The parallelism is evident in operations like
(f * g) . (h * k) = (f . h * g . k)
if you think of control flowing through a function, tuples provide a way to split up a calculation into parallel threads of control.
Looked at this way, expressions are ways to compose tuples and variants to make complicated data structures (think of an AST).
And pattern matches are ways to compose the destructors (again, think of an AST).
Switch is the two front wheels.
Pattern-matching is the entire car.
Pattern matches in OCaml, in addition to being more expressive as mentioned in several ways that have been described above, also give some very important static guarantees. The compiler will prove for you that the case-analysis embodied by your pattern-match statement is:
exhaustive (no cases are missed)
non-redundant (no cases that can never be hit because they are pre-empted by a previous case)
sound (no patterns that are impossible given the datatype in question)
This is a really big deal. It's helpful when you're writing the program for the first time, and enormously useful when your program is evolving. Used properly, match-statements make it easier to change the types in your code reliably, because the type system points you at the broken match statements, which are a decent indicator of where you have code that needs to be fixed.
If-Else (or switch) statements are about choosing different ways to process a value (input) depending on properties of the value at hand.

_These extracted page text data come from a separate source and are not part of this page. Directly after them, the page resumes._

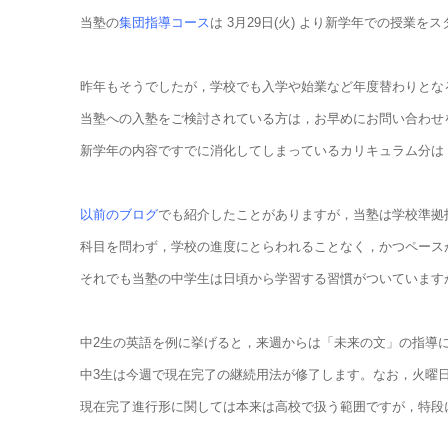
当塾の
集団指導コース
は 3月29日(火) より新学年での授
昨年もそうでしたが，学校でも入学や始業など年度替わりとな
当塾への入塾をご検討されている方は，お早めにお問い合わせ
新学年の内容ですでに消化してしまっているカリキュラム分は
以前のブログ
でも紹介したことがありますが，当塾は学校準拠
科目を問わず，学校の進度にとらわれることなく，かつペース
それでも当塾の中学生は日頃から学習する習慣がついていますから
中2生の英語を例に挙げると，来週からは「未来の文」の指導に
中3生は今週で現在完了の継続用法が修了します。なお，火曜
現在完了進行形に関しては本来は高校で扱う範囲ですが，特段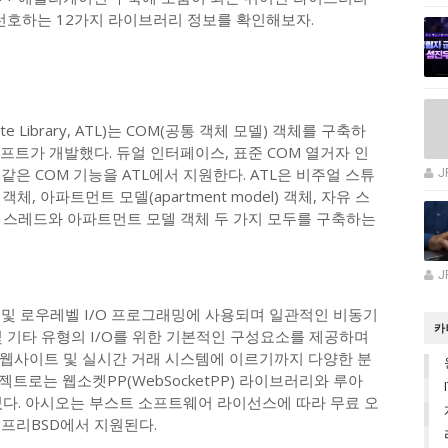
가 선호하는 12가지 라이브러리 정보를 확인해보자.
e Library, ATL)는 COM(공통 객체 모델) 객체를 구축하
소프트가 개발했다. 듀얼 인터페이스, 표준 COM 열거자 인
같은 COM 기능을 ATL에서 지원한다. ATL은 비주얼 스튜
J
체, 아파트먼트 모델(apartment model) 객체, 자유 스
는 자유 스레드와 아파트먼트 모델 객체 두 가지 모두를 구축하는
J
크 및 로우레벨 I/O 프로그래밍에 사용되며 일관적인 비동기
카
 및 기타 유형의 I/O를 위한 기본적인 구성요소를 제공하며
웹사이트 및 실시간 거래 시스템에 이르기까지 다양한 분
트로는 웹소켓PP(WebSocketPP) 라이브러리와 루아
가 있다. 아시오는 부스트 소프트웨어 라이선스에 따라 무료 오
 프리BSD에서 지원된다.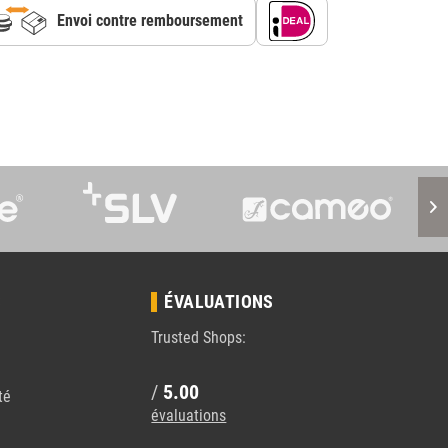
Envoi contre remboursement
S
ÉVALUATIONS
Trusted Shops:
/
5.00
té
évaluations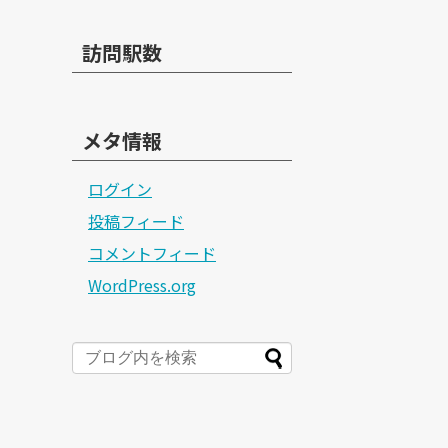
訪問駅数
メタ情報
ログイン
投稿フィード
コメントフィード
WordPress.org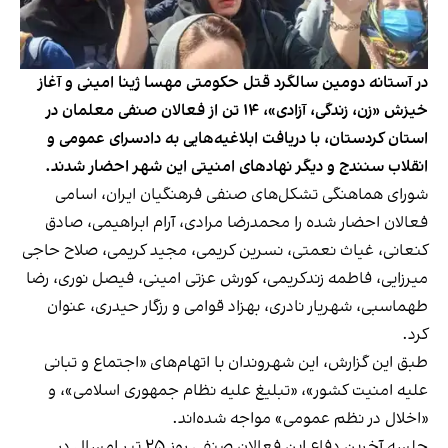
در آستانه دومین سالگرد قتل حکومتی مهسا ژینا امینی و آغاز
خیزش «زن، زندگی، آزادی»، ۱۴ تن از فعالان صنفی معلمان در
استان کردستان، با دریافت ابلاغیه‌هایی به دادسرای عمومی و
انقلاب سنندج و دیگر نهادهای امنیتی این شهر احضار شدند.
شورای هماهنگی تشکل‌های صنفی فرهنگیان ایران، اسامی
فعالان احضار شده را محمدرضا مرادی، آرام ابراهیمی، صادق
کنعانی، غیاث نعمتی، نسرین کریمی، مجید کریمی، صلاح حاجی
میرزایی، فاطمه زندکریمی، کورش عزتی امینی، فیصل نوری، رضا
طهماسبی، شهریار نادری، بهزاد قوامی و رزگار حیدری، عنوان
کرد.
طبق این گزارش، این شهروندان با اتهام‌های «اجتماع و تبانی
علیه امنیت کشور»، «تبلیغ علیه نظام جمهوری اسلامی»، و
«اخلال در نظم عمومی» مواجه شده‌اند.
جلسه آخرین دفاع این فعالان صنفی روز ۲۵ تیر امسال در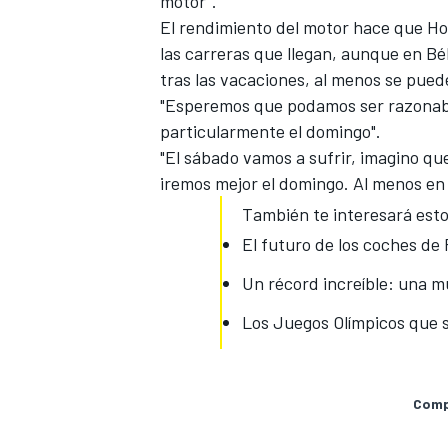
motor".
El rendimiento del motor hace que Ho
las carreras que llegan, aunque en Bél
tras las vacaciones, al menos se pued
"Esperemos que podamos ser razonablem
particularmente el domingo".
"El sábado vamos a sufrir, imagino qu
iremos mejor el domingo. Al menos en 
También te interesará esto
El futuro de los coches de 
MÁS CATEGORÍAS
Un récord increíble: una m
Los Juegos Olímpicos que s
Compa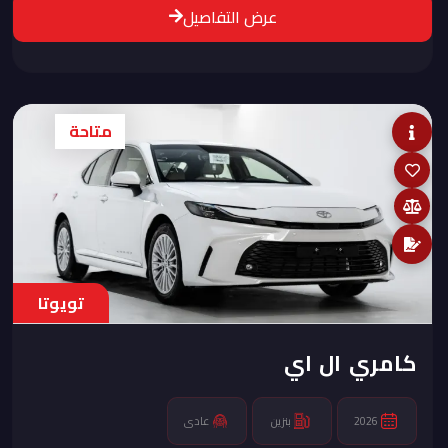
عرض التفاصيل
متاحة
تويوتا
كامري ال اي
2026
بنزين
عادى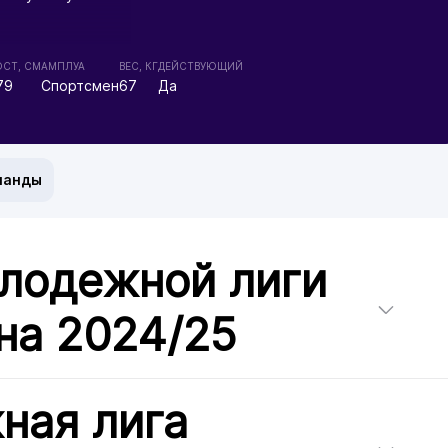
ОСТ, СМ
АМПЛУА
ВЕС, КГ
ДЕЙСТВУЮЩИЙ
79
Спортсмен
67
Да
манды
лодежной лиги
на 2024/25
ная лига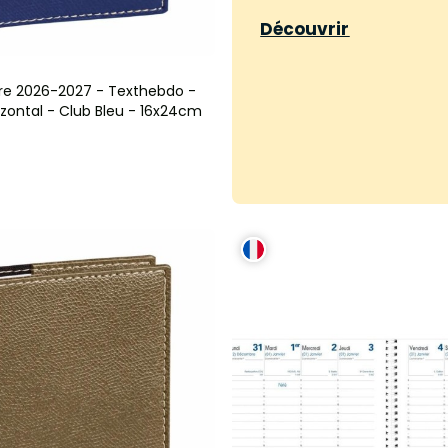
Découvrir
re 2026-2027 - Texthebdo -
izontal - Club Bleu - 16x24cm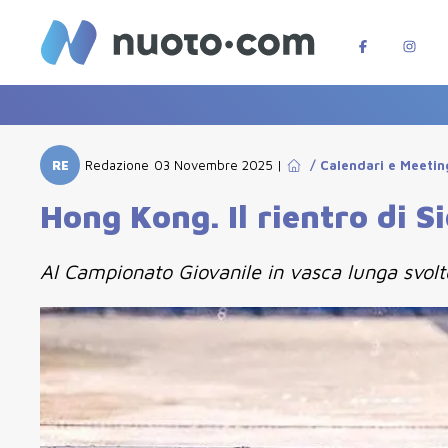
RE
Redazione
03 Novembre 2025
|
/
Calendari e Meetin
Hong Kong. Il rientro di 
Al Campionato Giovanile in vasca lunga svolt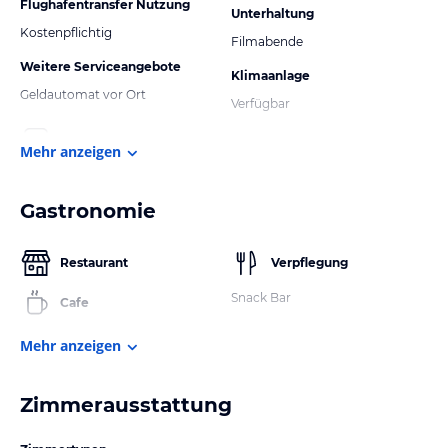
Flughafentransfer Nutzung
Unterhaltung
Kostenpflichtig
Filmabende
Weitere Serviceangebote
Klimaanlage
Geldautomat vor Ort
Verfügbar
Mehr anzeigen
Gastronomie
Restaurant
Verpflegung
Snack Bar
Cafe
Mehr anzeigen
Zimmerausstattung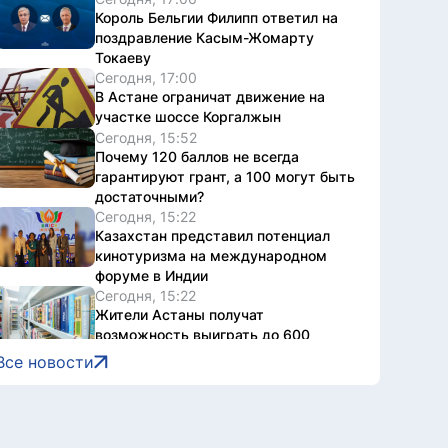
Король Бельгии Филипп ответил на
поздравление Касым-Жомарту
Токаеву
Сегодня, 17:00
В Астане ограничат движение на
участке шоссе Коргалжын
Сегодня, 15:52
Почему 120 баллов не всегда
гарантируют грант, а 100 могут быть
достаточными?
Сегодня, 15:22
Казахстан представил потенциал
кинотуризма на международном
форуме в Индии
Сегодня, 15:22
Жители Астаны получат
возможность выиграть до 600
тысяч тенге за чтение книг
Все новости
Сегодня, 15:21
Форумы, предприятия и открытые
дискуссии: где партии продолжили
предвыборную кампанию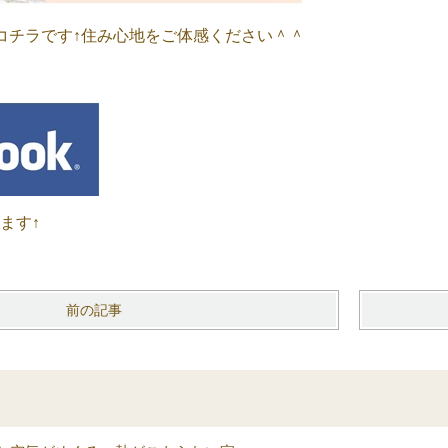
コチラです↑住み心地をご体感ください＾＾
います↑
前の記事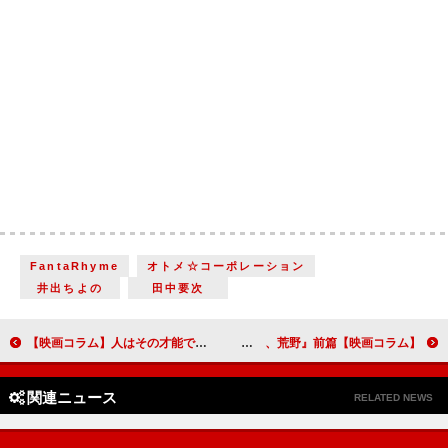
FantaRhyme
オトメ☆コーポレーション
井出ちよの
田中要次
【映画コラム】人はその才能でこそ判断されるべき『ドリーム』
【映画コラム】果たして前後篇にする必要があったのか…『あゝ、荒野』前篇
関連ニュース
RELATED NEWS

Pattern matching is about defining how to process a value given its structure, (also note that single case pattern matches make sense).
Thus pattern matching is more about deconstructing values than making choices, this makes them a very convenient mechanism for defining (recursive) functions on inductive structures (recursive union types), which explains why they are so abundantly used in languages like Ocaml etc.
PS: You might know the pattern-match and If-Else "patterns" from their ad-hoc use in math;
"if x has property A then y else z" (If-Else)
"some term in p1..pn where .... is the prime decomposition of x.." ((single case) pattern match)
Perhaps you could draw an analogy with strings and regular expressions? You describe what you are looking for, and let the compiler figure out how for itself. It makes your code much simpler and clearer.
As an aside: I find that the most useful thing about pattern matching is that it encourages good habits. I deal with the corner cases first, and it's easy to check that I've covered every case.